On to active kids…. Sweat socks, old dirty laundry, forgotten snackies, spilled drinks. All typical and smelly teenaged issues. The locker room aroma that may mean the sweet smell of success to them. It means anything but, to the buyers holding their nose and wiping at watering eyes as they pass by the room. On so many levels, it’s vitally important to just clean up the room, then dig deep to remove the ground in items that are causing the odors. If a scent is in the air long enough it impregnates other items in the room, wallpaper bedding, upholstery, carpeting and more. Disorder and messiness cause so many reactions in a buyer’s eyes:  Clutter, distaste, revulsion?  You have to remove the mess, just so you can reach and work on these underlying odor generators. After tidying up, you could spray a mixture of vinegar and water(.5 cup vinegar to gallon of water) and wiping the place down. If the mess has been there awhile stronger means will probably be required. The next, most extreme method to fight this miasma is an ozone machine. It emits gaseous particles that bond with the nasty particles, spores, bacteria and such floating around and lessen/eliminate odors in the air. Lastly, You can also try changing the soft, upholstered furniture, carpet, removing wallpaper and painting. If that fails, well, you could try carpet-bombing.

Ever have a family member drop rotten bananas or some other bit of produce that passed it’s prime into a fresh garbage bag. Well before the time that bag is ready to be put outside, you have a fly ridden cloud of noxious gas emitting from the bag. Frequently, that lovely scent escapes the bag. It buries itself in wallpaper or clothing nearby to the garbage bucket. You can pulp lemons or oranges – anything citrus really -, skin and all, in a food processor then boil the mixture up. Wipe down the bucket and the area surrounding it to remove the odor. The same type of thing happens in your garbage disposal from time to time, particularly in warm weather. Dump a little baking soda down the disposal followed by the remainder of the citrus mixture to finish that off.

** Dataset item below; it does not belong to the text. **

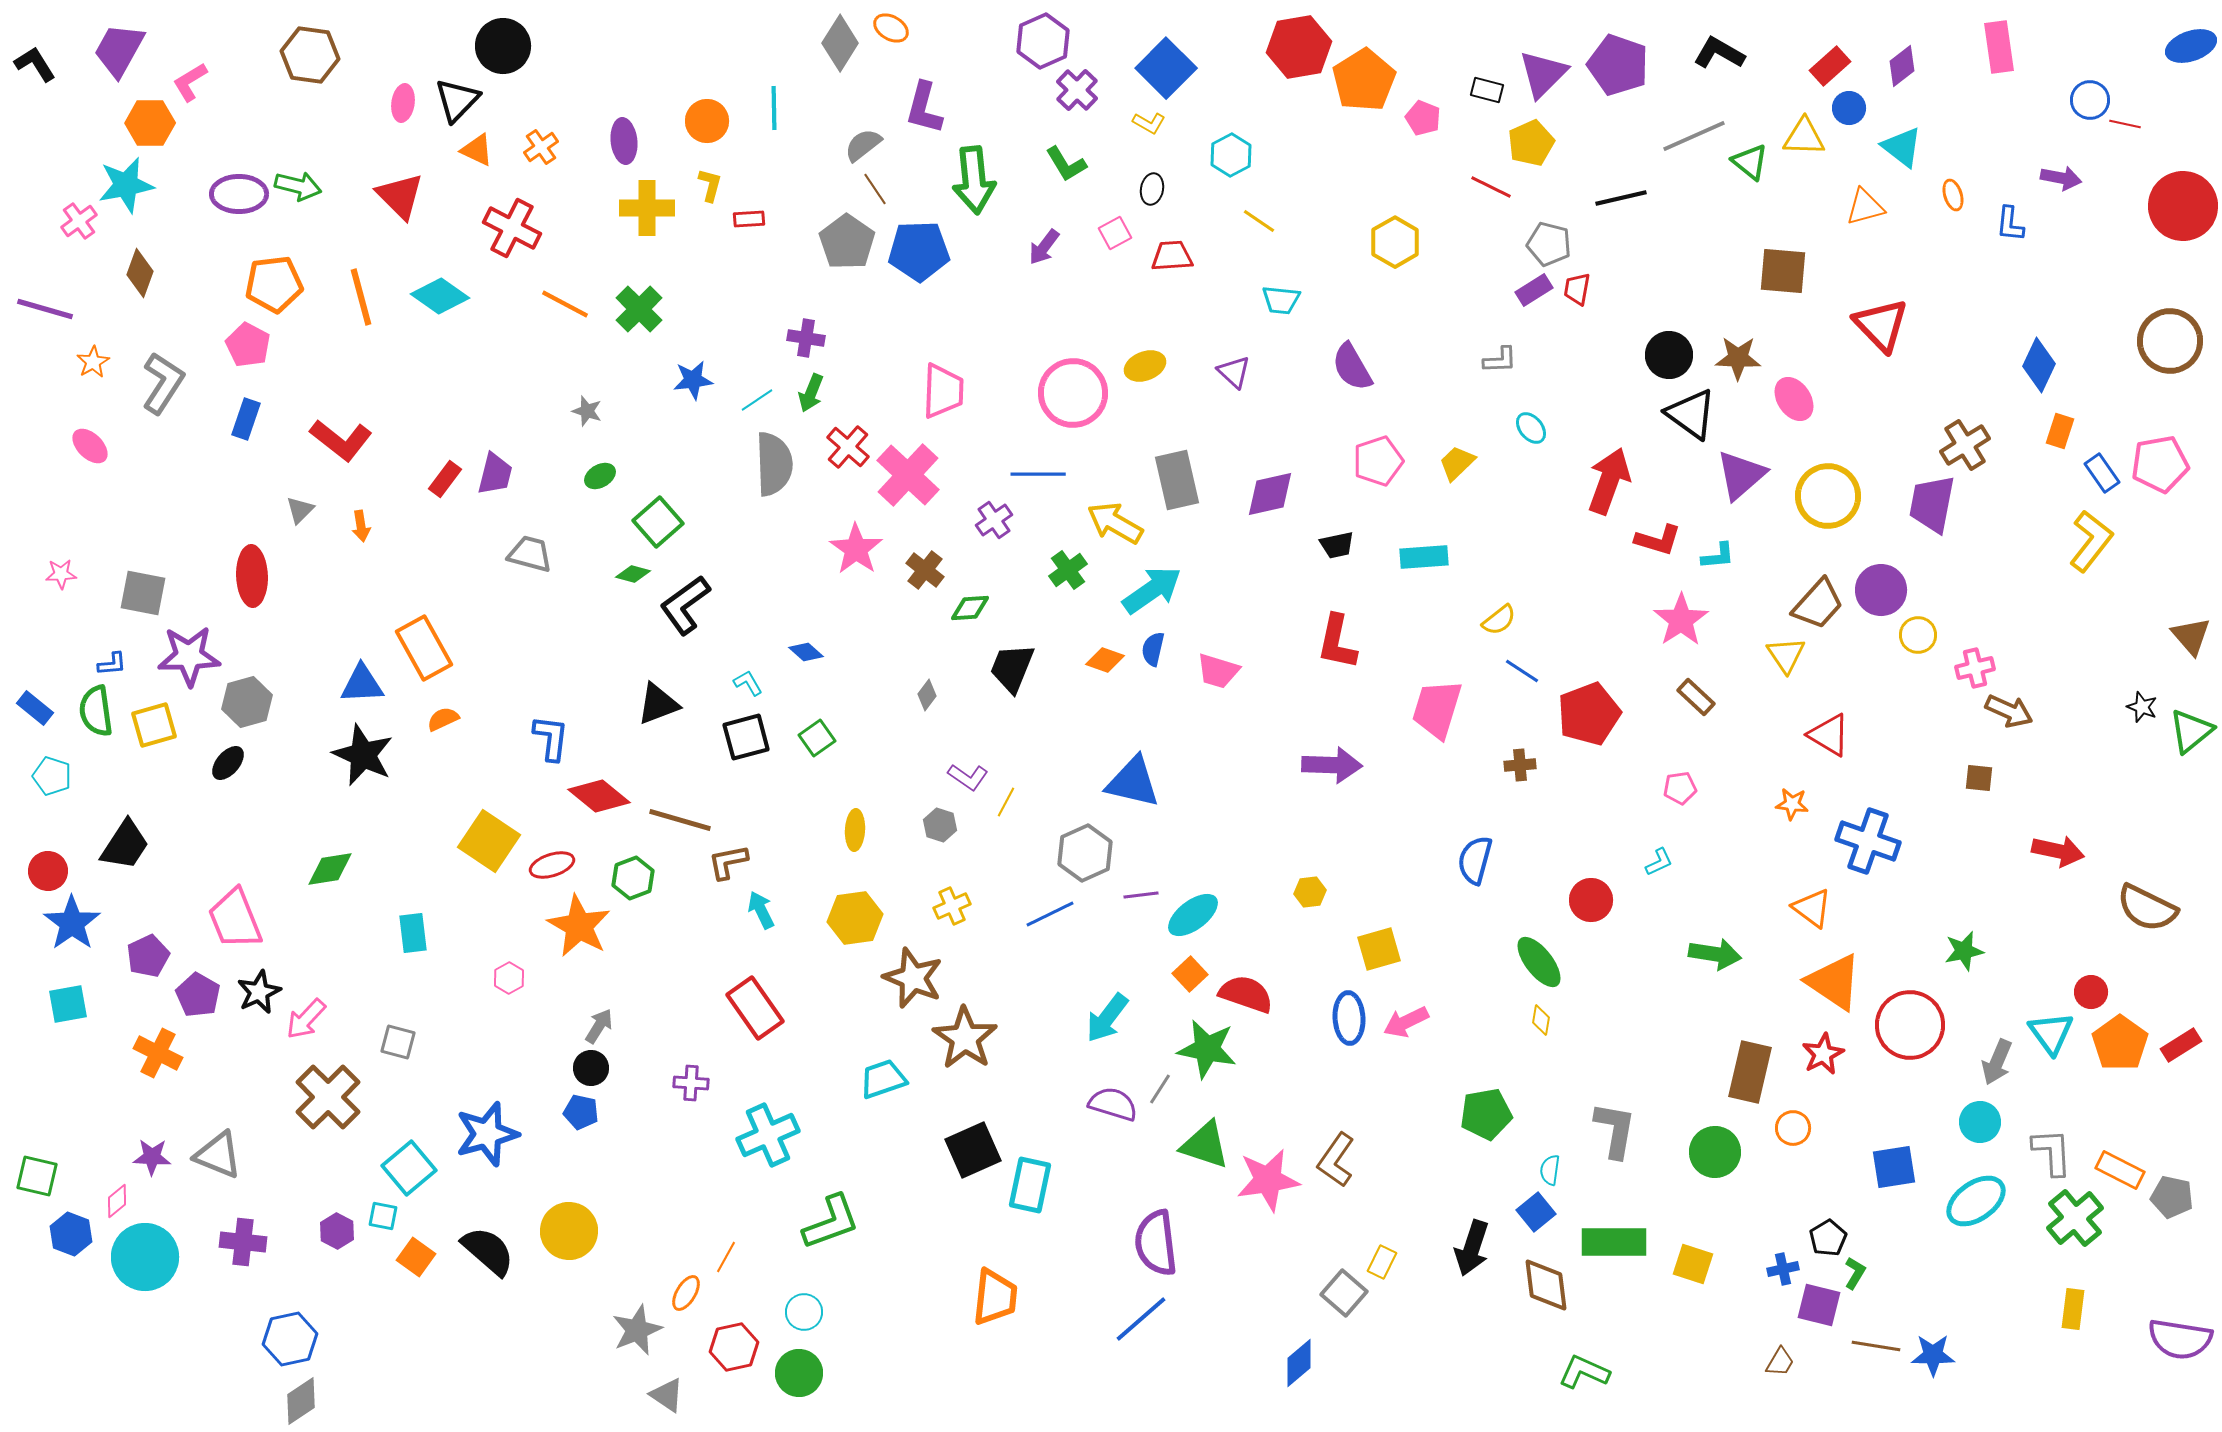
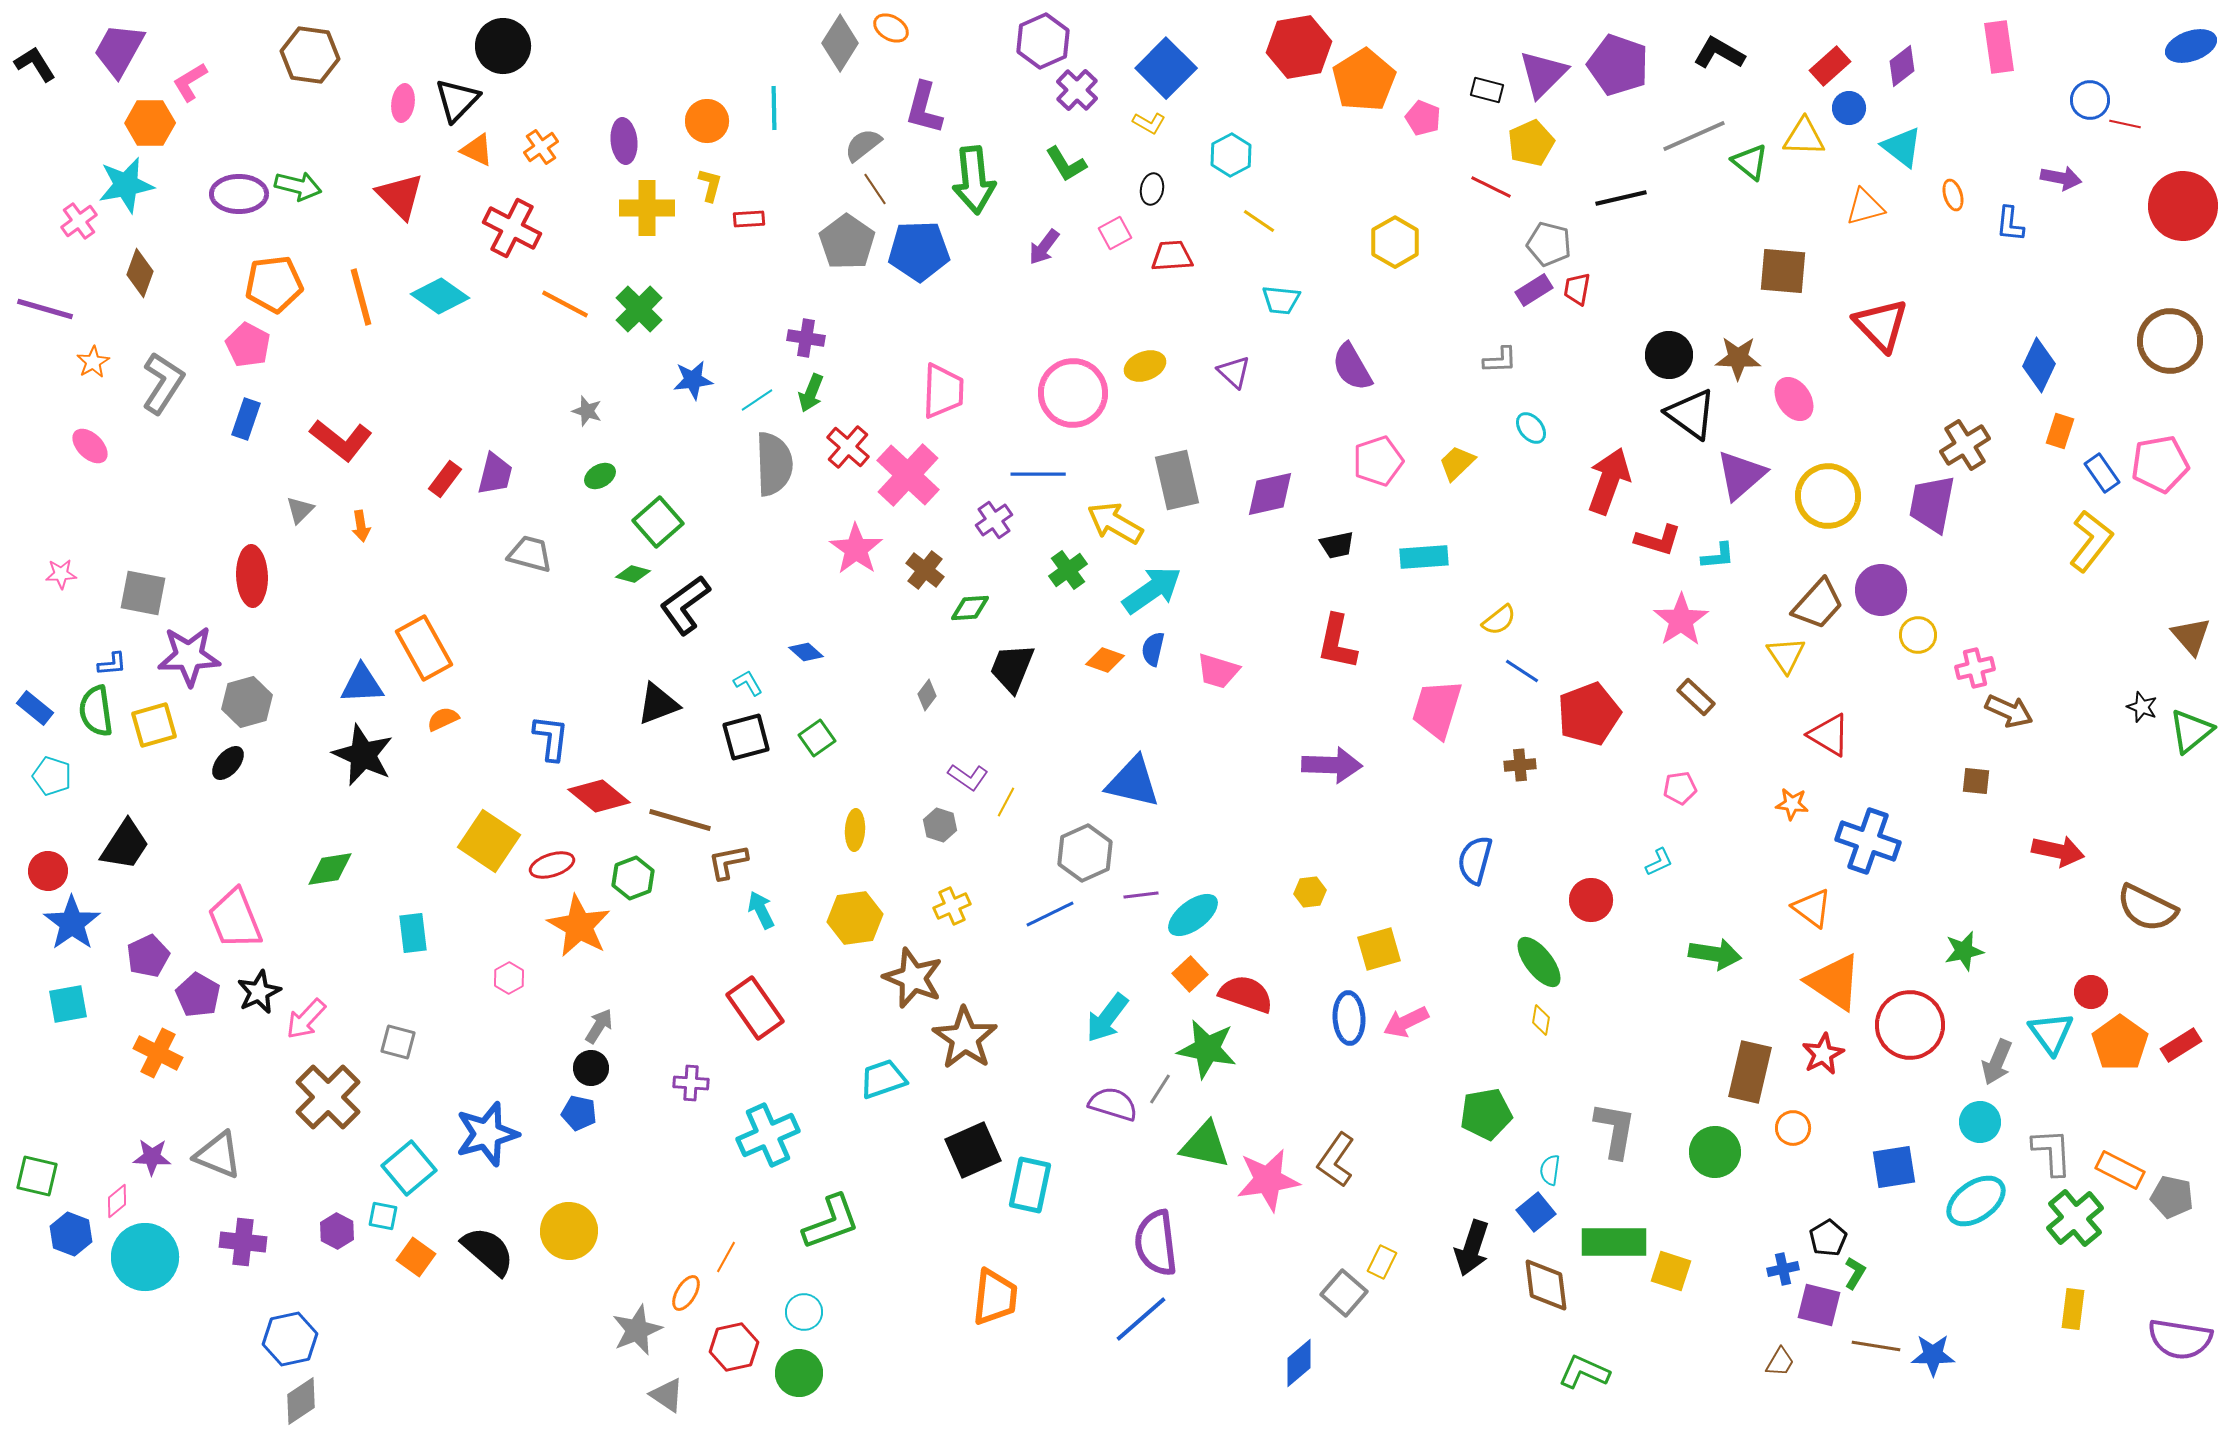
brown square at (1979, 778): moved 3 px left, 3 px down
blue pentagon at (581, 1112): moved 2 px left, 1 px down
green triangle at (1205, 1145): rotated 6 degrees counterclockwise
yellow square at (1693, 1264): moved 22 px left, 7 px down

Whether you need a few taps with a ball peen hammer or you need to drag out the nuclear options, you want to make sure your house smells fresh and inviting to as wide a margin of potential buyers as possible. Many people don’t realize they think with their nose. They get a feeling and run with it without even realizing that it was an odor that turned them off. That means you have to be pro-active, because buyers will walk and neither you nor they, may ever realize why.